Abigail Salmon Quotes in The Lovely Bones
My murderer was a man from our neighborhood. My mother liked his border flowers, and my father talked to him once about fertilizer. My murderer believed in old-fashioned things like eggshells and coffee grounds, which he said his own mother had used. My father came home smiling, making jokes about how the man's garden might be beautiful but it would stink to high heaven once a heat wave hit.
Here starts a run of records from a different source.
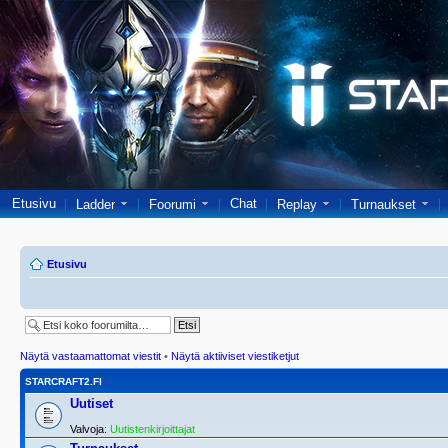
Etusivu
Chat
Ladder
Foorumi
Replay
Turnaukset
Etusivu
Näytä vastaamattomat viestit
•
Näytä aktiiviset viestiketjut
STARCRAFT2.FI
Uutiset
Valvoja:
Uutistenkirjoittajat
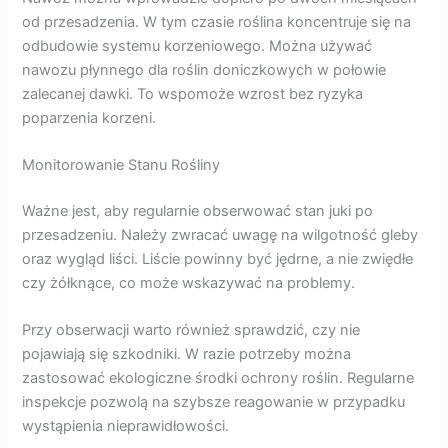
od przesadzenia. W tym czasie roślina koncentruje się na
odbudowie systemu korzeniowego. Można używać
nawozu płynnego dla roślin doniczkowych w połowie
zalecanej dawki. To wspomoże wzrost bez ryzyka
poparzenia korzeni.
Monitorowanie Stanu Rośliny
Ważne jest, aby regularnie obserwować stan juki po
przesadzeniu. Należy zwracać uwagę na wilgotność gleby
oraz wygląd liści. Liście powinny być jędrne, a nie zwiędłe
czy żółknące, co może wskazywać na problemy.
Przy obserwacji warto również sprawdzić, czy nie
pojawiają się szkodniki. W razie potrzeby można
zastosować ekologiczne środki ochrony roślin. Regularne
inspekcje pozwolą na szybsze reagowanie w przypadku
wystąpienia nieprawidłowości.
When the roll came back from the Kodak plant in a special heavy envelope, I could see the difference immediately. There was only one picture in which my mother was Abigail. It was that first one, the one taken of her unawares, the one captured before the click startled her into the mother of the birthday girl, owner of the happy dog, wife to the loving man, and mother again to another girl and a cherished boy. Homemaker. Gardener. Sunny neighbor. My mother's eyes were oceans, and inside them there was loss. I thought I had my whole life to understand them, but that was the only day I had. Once upon Earth I saw her as Abigail, and then I let it slip effortlessly back, my fascination held in check by wanting her to be that mother and envelop me as that mother.
And I watched that flat red mouth move across an invisible line that separated her from the rest of the world. She pulled Len in and kissed him on the mouth. He seemed to hesitate at first. His body tensed, telling him NO, but that NO became vague and cloudy, became air sucked into the intake fan of the humming hydrant beside them. She reached up and unbuttoned her raincoat. He placed his hand against the thin gauzy material of her summer gown… I knew what was happening. Her rage, her loss, her despair. The whole life lost tumbling out in an arc on that roof, clogging up her being. She needed Len to drive the dead daughter out. He pushed her back into the stucco surface of the wall as they kissed, and my mother held on to him as if on the other side of his kiss there could be a new life.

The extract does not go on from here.